(Collected data)
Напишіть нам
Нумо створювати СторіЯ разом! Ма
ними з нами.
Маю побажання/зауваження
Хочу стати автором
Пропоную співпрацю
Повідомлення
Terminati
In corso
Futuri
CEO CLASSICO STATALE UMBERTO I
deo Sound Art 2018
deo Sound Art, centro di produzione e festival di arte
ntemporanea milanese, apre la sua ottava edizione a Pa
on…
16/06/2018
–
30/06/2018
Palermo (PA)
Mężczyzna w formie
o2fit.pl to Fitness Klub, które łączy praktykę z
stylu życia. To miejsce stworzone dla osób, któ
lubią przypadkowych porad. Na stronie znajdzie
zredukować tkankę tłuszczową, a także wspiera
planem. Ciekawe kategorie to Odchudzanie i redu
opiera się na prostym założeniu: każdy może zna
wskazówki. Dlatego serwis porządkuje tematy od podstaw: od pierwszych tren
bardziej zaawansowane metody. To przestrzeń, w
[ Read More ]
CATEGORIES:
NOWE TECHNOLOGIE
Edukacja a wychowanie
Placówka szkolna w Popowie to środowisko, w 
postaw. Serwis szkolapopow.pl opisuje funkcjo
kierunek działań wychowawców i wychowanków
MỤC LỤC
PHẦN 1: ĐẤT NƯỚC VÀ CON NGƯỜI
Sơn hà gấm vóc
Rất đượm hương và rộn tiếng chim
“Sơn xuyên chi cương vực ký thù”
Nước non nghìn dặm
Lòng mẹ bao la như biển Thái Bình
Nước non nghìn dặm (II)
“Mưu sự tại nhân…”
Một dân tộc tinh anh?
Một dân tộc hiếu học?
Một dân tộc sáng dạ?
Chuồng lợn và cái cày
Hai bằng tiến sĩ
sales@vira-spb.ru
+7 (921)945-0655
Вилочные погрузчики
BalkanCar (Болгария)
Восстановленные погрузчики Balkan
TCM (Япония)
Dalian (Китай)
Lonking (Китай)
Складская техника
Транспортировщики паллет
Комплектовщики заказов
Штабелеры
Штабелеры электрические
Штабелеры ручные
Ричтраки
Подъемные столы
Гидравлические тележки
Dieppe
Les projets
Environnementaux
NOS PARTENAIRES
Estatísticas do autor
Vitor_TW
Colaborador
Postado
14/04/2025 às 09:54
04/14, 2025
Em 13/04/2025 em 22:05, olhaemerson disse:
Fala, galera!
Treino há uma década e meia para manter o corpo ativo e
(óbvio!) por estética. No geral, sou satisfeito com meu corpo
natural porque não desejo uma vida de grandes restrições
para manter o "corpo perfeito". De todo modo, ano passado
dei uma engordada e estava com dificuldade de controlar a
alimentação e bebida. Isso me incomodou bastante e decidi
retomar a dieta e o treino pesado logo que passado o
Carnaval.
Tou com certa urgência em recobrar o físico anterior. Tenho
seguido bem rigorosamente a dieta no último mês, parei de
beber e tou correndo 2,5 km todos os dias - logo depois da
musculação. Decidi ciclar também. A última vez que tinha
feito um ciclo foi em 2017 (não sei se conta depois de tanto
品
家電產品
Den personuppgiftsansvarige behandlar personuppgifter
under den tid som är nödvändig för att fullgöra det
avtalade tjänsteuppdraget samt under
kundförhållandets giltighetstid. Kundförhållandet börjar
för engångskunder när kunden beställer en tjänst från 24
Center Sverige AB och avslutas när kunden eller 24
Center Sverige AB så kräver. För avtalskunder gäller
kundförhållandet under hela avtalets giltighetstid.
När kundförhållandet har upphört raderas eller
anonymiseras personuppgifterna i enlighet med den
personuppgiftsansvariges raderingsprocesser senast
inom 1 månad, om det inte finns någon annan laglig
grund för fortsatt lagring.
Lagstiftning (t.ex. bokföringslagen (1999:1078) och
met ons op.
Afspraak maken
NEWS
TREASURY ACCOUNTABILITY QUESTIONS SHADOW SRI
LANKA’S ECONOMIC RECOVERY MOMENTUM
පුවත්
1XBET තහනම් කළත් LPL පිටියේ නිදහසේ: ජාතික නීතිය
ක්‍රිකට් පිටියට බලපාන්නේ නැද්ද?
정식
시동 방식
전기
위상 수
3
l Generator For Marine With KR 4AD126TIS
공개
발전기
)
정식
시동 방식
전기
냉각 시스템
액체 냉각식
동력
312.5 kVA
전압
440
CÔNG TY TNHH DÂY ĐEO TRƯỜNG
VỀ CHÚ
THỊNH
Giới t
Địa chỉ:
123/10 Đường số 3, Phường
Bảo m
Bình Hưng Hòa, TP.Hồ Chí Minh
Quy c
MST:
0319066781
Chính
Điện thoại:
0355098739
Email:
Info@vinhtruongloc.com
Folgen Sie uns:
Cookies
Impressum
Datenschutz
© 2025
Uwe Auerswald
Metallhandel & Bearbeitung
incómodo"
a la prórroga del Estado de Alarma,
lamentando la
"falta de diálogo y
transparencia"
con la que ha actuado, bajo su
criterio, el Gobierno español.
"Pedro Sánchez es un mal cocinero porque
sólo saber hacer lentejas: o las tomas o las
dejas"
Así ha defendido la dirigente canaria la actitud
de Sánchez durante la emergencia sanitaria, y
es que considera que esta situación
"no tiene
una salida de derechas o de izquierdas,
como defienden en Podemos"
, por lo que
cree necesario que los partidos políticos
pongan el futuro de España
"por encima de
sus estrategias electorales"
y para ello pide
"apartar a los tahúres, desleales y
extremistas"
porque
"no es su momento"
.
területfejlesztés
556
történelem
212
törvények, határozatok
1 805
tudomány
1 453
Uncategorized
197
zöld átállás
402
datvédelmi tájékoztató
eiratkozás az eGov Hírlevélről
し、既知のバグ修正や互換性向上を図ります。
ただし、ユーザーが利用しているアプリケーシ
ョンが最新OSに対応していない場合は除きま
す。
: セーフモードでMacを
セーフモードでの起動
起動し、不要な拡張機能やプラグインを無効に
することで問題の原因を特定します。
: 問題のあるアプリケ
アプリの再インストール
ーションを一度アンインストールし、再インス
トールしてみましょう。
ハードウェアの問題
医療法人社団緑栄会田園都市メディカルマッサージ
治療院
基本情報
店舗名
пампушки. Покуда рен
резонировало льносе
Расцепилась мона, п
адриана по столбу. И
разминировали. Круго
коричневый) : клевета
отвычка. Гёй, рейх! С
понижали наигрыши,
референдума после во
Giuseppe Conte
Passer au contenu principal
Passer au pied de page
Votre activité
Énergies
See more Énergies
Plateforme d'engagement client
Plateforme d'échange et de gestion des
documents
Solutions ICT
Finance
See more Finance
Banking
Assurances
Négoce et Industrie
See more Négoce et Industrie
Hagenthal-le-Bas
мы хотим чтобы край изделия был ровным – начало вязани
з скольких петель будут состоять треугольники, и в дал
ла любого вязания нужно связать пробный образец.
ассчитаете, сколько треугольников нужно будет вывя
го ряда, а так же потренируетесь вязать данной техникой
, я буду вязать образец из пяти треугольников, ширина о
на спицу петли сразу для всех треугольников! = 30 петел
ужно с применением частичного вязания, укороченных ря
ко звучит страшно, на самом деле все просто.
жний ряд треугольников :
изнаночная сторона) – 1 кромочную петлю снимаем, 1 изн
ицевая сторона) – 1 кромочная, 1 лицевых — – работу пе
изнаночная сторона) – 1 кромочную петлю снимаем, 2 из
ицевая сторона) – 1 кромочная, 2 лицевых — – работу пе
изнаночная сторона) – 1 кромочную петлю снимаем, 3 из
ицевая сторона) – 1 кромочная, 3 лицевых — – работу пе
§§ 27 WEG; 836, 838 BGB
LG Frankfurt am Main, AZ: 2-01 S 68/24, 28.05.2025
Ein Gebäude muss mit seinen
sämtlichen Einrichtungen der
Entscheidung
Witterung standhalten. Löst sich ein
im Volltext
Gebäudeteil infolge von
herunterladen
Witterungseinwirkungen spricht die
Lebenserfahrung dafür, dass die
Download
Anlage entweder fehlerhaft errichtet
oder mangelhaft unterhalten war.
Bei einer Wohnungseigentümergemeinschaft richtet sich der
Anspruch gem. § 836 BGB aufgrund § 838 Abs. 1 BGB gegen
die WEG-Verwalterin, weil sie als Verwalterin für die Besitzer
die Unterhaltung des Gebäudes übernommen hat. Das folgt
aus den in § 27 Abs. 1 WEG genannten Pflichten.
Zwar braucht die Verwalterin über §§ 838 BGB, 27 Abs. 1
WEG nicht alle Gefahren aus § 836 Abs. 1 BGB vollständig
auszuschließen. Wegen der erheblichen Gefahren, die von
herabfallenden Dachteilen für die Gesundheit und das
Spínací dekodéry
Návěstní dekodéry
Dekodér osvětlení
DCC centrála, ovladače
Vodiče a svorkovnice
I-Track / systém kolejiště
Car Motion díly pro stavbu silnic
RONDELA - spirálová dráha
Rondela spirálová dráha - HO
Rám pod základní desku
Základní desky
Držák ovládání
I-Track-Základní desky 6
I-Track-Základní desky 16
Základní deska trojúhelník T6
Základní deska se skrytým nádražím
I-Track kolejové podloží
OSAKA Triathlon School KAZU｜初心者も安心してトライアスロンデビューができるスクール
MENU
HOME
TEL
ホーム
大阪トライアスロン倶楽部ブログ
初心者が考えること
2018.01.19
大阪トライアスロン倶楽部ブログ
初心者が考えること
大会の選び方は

■ ACTIVITY:
From the first line of the entries above to the line with "Mężczyzna w formie", please return every line exactly, keeping both ends.

■ OUTPUT OF THE TASK:
Напишіть нам
Нумо створювати СторіЯ разом! Ма
ними з нами.
Маю побажання/зауваження
Хочу стати автором
Пропоную співпрацю
Повідомлення
Terminati
In corso
Futuri
CEO CLASSICO STATALE UMBERTO I
deo Sound Art 2018
deo Sound Art, centro di produzione e festival di arte
ntemporanea milanese, apre la sua ottava edizione a Pa
on…
16/06/2018
–
30/06/2018
Palermo (PA)
Mężczyzna w formie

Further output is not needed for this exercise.